Um livro que descortina uma cultura que naturaliza o fato das mulheres não votarem, não estudarem, não saberem ler ou escrever. O nascimento de um filho homem é amplamente comemorado, com direito a presentes e festividades. Com o nascimento de uma menina, as famílias se recolhem e sequer se orgulham. “Eu sou Malala” é a autobiografia de Malala Yousafzai, uma menina paquistanesa de 11 anos que tem coragem para questionar hábitos e crenças de sua sociedade. Moradora de Mingora, no Vale do Swat, região tribal no interior do Paquistão, localidade desprovida de uma estrutura básica de acesso à saúde, sem hospitais, energia elétrica e água encanada. A jovem vive um mundo iluminado por lamparinas de querosene, mas mesmo diante de todas as adversidades busca o universo das luzes e o conhecimento presente nos livros, na escola e por onde estiver.

Desde criança as brincadeiras de ser professora e de estar na escola chamam a atenção dos adultos. O pai Ziauddin Yousafzai, professor e defensor do acesso à educação para todos, luta incessantemente pela liberdade de estudar da filha. O sonho de abrir uma escola no Vale do Swat é buscado com afinco, iniciando com dois ou três alunos e, apesar das restrições e perseguições políticas, consegue inaugurar e manter a escola com turmas para meninos e turmas para meninas. Pai e filha tornam-se uma dupla de lideranças e ativistas nos questionamentos e denúncias de violações de direitos. Malala relata no livro o orgulho que sente ao colocar o uniforme para ir à escola. É a melhor aluna de sua turma, adora ler, estudar, fazer cálculos. Muito dedicada e interessada por todas as matérias. Física é uma das que considera mais difíceis, mas gosta do desafio de compreender os fenômenos da natureza, os cálculos, os problemas e as equações.

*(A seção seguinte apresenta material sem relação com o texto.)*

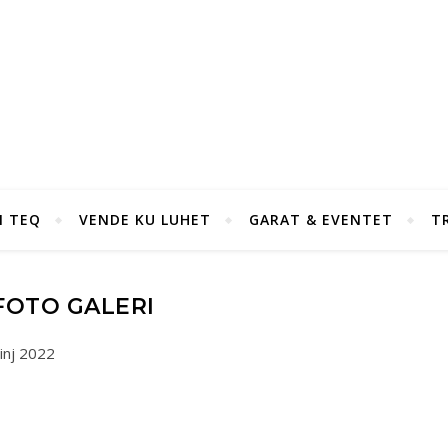
I TEQ
VENDE KU LUHET
GARAT & EVENTET
T
FOTO GALERI
inj 2022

Um dos trechos que chama atenção no início da obra é sobre a falta completa de saneamento básico, em plenos anos 2000. O lixo das casas é levado pelos próprios moradores a terrenos baldios que se transformam em grandes lixões a céu aberto, com muitos ratos, cheiro ruim e corvos. Um dia a mãe pede que Malala leve o lixo até lá. A menina sente medo por causa dos bichos, mas obedece. Ao entrar no terreno, é surpreendida por uma criança de seu tamanho que pula em sua frente, saindo do meio de entulhos e materiais que separa no lixo. É uma menina que regula com sua idade, tem cabelos compridos e o rosto todo sujo. Olha no entorno e vê outras crianças também no meio do lixo trabalhando na separação. Malala tenta conversar, mas elas saem correndo e seguem no árduo e insalubre trabalho respirando aquele odor que dá ânsia de vômito.

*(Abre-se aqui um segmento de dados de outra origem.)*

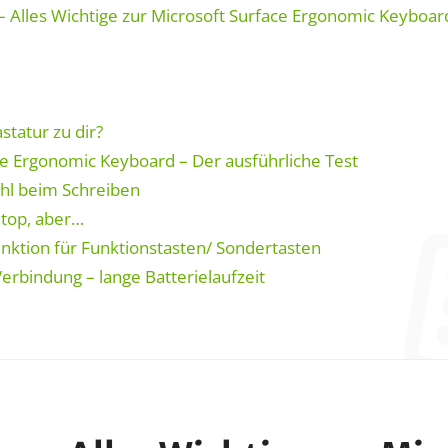
 Alles Wichtige zur Microsoft Surface Ergonomic Keyboar
statur zu dir?
e Ergonomic Keyboard – Der ausführliche Test
hl beim Schreiben
top, aber…
ktion für Funktionstasten/ Sondertasten
erbindung – lange Batterielaufzeit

Ela chega em casa e afirma que irá ajudar aquelas crianças. A cena lhe cortou o coração. Ziauddin, na época já proprietário de uma escola junto com outro sócio, dá bolsas para crianças carentes e famílias que não podem pagar. A bolsa, entretanto, não é suficiente. Muitas vezes a mãe de Malala abre as portas da própria casa para que antes da escola elas tomem café da manhã. Caso contrário, iam para a escola, mas com fome não aprendem nada. O fato da escola dar bolsas para quem não pode pagar começou a afastar as famílias mais abastadas, pois os pais não querem que seus filhos estudem com os filhos de seus empregados.

Uma sociedade extremamente excludente e com discrepâncias de toda ordem. Quanto ao pedido da filha para que as crianças do lixão estudassem também, Ziauddin – consciente da realidade local – explica à filha que se aquelas crianças fossem tiradas de lá para estudar estariam levando diversos outros membros da família delas a passarem fome, pois todos dependiam daquele trabalho para terem o mínimo para comer no final do dia. A imagem daquela menina com o rosto nas cores do lixo não sai de sua mente. É em prol delas e de outras crianças de seu país que Malala decide dedicar sua existência.

Ao mesmo tempo em que a escola aberta por Zeauddin começa a prosperar o regime Talibã passa a tomar conta do Paquistão, atingindo num primeiro momento apenas os grandes centros em Islamabad, mas rapidamente chegando também ao Vale do Swat. Lojas que vendem livros, CDs e DVDs começam a ser fechadas e apresentadas como algo do “demônio”. Os Talibãs começam a bloquear pontes, fazer barreiras em estradas, fiscalizar todo tipo de material impresso, destruir computadores e aparelhos de televisão, bloquear a rede de telefonia, fechar emissoras, impedir meninas e mulheres de circularem sozinhas e principalmente de frequentar a escola. Na obra, Malala conta detalhes do movimento de resistência liderado por ela e o pai, fala sobre o sonho de ver todas as meninas na escola. Aos 13 anos escreve um blog sob pseudônimo para a BBC, ganhando notoriedade e reconhecimento mundial. Seu nome torna-se um movimento global pelo direito à educação a crianças do mundo inteiro, independentemente de sexo, credo ou religião.

A protagonista reafirma em diversas passagens do livro o seu amor e devoção ao islamismo, destacando que em nenhum momento do Alcorão está escrito que as mulheres não devem estudar ou que devem ser submissas aos homens, evidenciando distorções e interpretações errôneas justificadas pelo dogma da religião. A autora relata que as famílias pachtons sempre foram um povo hospitaleiro, de paz e com valores do bem, mas que em função do regime Talibã a imagem mostrada para o mundo é a de que os habitantes da região seriam violentos e desumanos. O Vale do Swat, até antes da chegada dos Talibãs, é amplamente visitado por turistas, que admiram a natureza e a gastronomia local, mas os visitantes desaparecem com medo da violência e da repressão.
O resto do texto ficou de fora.